Louis blackness fits into Anne Rices world and enriches it in "Interview with the Vampire"

Louis blackness fits into Anne Rices world and enriches it in "Interview with the Vampire"

Presently delivering is AMC's Interview with the Vampire. The show is well-made and true to the themes developed by Anne Rice in the book, and it also discards subtext while pushing into the gay vampire angst with sprinkles of humour. Even though there have been certain adjustments, such as the period at which these events take place, some people have obviously not stopped criticising the "woke" casting of Jacob Anderson as Louis de Pointe du Lac.
On the one hand, it's genuinely stupid for people to criticise "wokeness" in a book series about perceptive homosexual vampires. It becomes even more ridiculous, though, when you consider how Anne Rice, in works like The Feasts of All Saints, would use concepts like the "tragic mulatto" and free people of colour (1979). The powerful witches who are a part of the Mayfair family are mingled with slaves' ancestry in the Mayfair Witches canon.


There was racial and ethnic mingling because a lot of Rice's works are set in or have their roots in a period when slavery was practised.
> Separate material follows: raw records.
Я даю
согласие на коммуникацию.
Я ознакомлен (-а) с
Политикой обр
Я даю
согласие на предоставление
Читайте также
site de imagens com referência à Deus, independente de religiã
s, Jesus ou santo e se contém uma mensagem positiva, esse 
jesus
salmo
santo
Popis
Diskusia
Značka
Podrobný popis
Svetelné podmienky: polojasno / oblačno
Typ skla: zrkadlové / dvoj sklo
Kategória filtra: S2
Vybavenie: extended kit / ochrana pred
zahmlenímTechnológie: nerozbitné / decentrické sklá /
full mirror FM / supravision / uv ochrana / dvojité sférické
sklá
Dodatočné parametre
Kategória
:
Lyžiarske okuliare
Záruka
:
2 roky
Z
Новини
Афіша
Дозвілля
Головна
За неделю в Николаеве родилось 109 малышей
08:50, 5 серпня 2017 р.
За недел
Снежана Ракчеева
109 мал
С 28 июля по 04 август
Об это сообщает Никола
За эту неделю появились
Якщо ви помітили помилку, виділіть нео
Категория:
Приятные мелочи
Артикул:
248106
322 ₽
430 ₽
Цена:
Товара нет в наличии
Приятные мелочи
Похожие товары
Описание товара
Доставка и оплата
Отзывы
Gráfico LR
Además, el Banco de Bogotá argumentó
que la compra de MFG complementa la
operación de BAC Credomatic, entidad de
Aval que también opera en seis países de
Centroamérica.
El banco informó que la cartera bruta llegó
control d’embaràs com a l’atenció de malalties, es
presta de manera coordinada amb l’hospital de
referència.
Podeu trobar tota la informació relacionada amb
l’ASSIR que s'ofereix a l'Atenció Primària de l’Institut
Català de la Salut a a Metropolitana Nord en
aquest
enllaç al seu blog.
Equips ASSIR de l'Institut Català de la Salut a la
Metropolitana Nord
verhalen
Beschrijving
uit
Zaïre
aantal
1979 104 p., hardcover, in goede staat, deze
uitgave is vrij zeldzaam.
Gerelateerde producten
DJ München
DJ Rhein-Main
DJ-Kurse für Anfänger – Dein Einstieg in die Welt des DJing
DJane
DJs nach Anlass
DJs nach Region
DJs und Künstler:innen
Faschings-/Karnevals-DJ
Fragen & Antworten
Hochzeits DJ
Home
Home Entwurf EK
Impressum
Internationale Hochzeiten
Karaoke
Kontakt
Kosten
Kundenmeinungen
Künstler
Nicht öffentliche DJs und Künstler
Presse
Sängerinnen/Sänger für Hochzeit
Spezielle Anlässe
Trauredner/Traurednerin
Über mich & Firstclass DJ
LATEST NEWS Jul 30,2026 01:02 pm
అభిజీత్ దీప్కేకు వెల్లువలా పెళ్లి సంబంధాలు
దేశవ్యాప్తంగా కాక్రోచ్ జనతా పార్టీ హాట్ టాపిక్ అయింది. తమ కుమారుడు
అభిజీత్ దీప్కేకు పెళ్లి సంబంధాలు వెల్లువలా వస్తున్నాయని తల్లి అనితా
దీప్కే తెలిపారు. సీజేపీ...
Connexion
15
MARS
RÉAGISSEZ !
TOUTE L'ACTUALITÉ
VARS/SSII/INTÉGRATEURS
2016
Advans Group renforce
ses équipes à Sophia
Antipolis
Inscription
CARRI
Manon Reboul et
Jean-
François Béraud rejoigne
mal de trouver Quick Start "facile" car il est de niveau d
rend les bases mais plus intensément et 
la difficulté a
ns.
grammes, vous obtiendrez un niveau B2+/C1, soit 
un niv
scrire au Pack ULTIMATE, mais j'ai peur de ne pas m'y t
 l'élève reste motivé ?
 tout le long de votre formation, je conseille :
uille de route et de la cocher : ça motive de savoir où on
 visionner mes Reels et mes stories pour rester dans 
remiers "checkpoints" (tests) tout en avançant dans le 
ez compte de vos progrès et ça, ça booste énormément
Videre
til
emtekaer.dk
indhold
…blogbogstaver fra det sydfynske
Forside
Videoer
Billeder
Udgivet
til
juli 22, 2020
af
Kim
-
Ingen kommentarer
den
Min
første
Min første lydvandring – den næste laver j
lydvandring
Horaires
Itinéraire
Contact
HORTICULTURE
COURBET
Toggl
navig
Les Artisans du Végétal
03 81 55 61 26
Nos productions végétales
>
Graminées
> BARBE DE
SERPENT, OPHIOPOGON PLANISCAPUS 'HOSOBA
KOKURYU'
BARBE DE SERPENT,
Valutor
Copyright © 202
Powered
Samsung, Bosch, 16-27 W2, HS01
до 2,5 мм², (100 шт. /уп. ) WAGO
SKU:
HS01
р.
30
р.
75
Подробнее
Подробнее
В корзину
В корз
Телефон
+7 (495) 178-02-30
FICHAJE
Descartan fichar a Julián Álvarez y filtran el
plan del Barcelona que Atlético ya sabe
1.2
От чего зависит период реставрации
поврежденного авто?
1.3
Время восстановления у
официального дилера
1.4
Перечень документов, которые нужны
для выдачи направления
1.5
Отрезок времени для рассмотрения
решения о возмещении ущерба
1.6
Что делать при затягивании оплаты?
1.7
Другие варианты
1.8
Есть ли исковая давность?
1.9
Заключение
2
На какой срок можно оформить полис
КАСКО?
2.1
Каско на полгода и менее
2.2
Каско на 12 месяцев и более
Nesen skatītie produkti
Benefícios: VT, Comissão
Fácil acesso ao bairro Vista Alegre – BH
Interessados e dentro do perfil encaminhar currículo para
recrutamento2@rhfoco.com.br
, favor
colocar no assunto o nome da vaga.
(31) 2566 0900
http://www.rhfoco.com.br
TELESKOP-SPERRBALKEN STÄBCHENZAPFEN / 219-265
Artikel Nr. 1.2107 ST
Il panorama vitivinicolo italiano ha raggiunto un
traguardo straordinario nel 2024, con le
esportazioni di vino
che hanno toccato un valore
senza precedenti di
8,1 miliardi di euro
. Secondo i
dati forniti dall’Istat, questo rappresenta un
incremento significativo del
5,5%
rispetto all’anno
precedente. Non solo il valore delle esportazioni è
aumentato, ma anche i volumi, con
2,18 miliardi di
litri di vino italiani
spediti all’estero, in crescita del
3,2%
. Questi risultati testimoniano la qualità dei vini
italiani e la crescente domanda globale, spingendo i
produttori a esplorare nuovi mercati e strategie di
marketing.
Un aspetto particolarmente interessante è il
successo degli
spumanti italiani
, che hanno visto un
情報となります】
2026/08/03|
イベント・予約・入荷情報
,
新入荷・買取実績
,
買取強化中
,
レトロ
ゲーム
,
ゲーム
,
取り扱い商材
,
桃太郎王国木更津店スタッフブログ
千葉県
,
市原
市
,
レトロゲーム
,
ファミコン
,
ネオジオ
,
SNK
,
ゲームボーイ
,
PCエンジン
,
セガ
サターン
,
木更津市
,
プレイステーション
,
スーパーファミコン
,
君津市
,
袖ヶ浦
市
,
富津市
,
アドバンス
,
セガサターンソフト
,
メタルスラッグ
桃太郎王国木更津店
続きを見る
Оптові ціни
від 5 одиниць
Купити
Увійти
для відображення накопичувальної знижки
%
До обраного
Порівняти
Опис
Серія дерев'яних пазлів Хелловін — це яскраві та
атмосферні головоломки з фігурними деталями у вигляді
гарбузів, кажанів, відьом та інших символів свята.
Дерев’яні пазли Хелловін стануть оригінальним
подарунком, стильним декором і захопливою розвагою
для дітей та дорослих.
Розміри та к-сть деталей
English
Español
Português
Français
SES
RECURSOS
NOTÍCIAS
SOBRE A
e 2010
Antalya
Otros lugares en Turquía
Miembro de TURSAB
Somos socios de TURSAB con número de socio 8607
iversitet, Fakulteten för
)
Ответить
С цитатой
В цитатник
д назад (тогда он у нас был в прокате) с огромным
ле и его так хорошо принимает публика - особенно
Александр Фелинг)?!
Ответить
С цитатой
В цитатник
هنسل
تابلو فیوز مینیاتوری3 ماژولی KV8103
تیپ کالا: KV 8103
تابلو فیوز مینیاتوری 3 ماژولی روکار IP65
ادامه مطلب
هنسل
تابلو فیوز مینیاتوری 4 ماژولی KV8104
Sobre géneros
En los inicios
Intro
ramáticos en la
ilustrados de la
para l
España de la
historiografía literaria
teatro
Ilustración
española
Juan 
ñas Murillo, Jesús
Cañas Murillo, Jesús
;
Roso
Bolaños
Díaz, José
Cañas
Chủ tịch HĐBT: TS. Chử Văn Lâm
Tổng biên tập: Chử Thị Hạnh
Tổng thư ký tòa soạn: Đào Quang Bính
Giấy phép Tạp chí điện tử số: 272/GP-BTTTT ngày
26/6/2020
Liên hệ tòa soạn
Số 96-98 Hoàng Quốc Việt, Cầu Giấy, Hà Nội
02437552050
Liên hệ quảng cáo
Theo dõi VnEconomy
The fictional character Louis is the son of a plantation owner who succeeds to the post after the passing of his father. There is nothing implausible about Louis being mixed race and still holding that job, even though this is altered in the television series. Black slave owners existed alongside white plantation owners who elevated their mixed-race offspring to positions of authority. This did not shield them from racial prejudice, either. The fact that Louis is Black is not "woke," as Anne Rice would be aware of this.
There are black individuals. The city of New Orleans itself has a very complicated connection with people of colour who are mixed races, which makes it possible for a figure like Louis to exist there. And perhaps most crucially, Jacob Anderson excels in the part. If you believed that Game of Thrones was the extent of his work, whoo, you're going to be gleefully wrong. His character works because he possesses all the self-loathing, shame, and bittersweet attraction to Lestat that are necessary.

Why does Jacob Anderson's race matter more than his ability to portray the character if race isn't meant to matter and it's about having the best person for the job, as the folks voicing these criticisms so frequently claim? Would you refuse to enjoy watching this series brilliantly brought to life just because a character is Black if you like it? That strikes me as sarcasm for sarcasm, and the only ones who suffer are those who are trying to portray Louis as being defined by his whiteness. He is known for being a depressed young man who despises his ex and is unable to accept full responsibility for his conduct.

Anne Rice wasn't some "woke" author who created an ideal gay, progressive, and multicultural society. Although she occasionally wrote about people of colour in problematic ways, this does not imply that she was unaware of how her writing had changed over time. The quality would have dispelled any misgivings she may have had, just as it did when she was concerned about Tom Cruise as Lestat in the 1990s film adaption.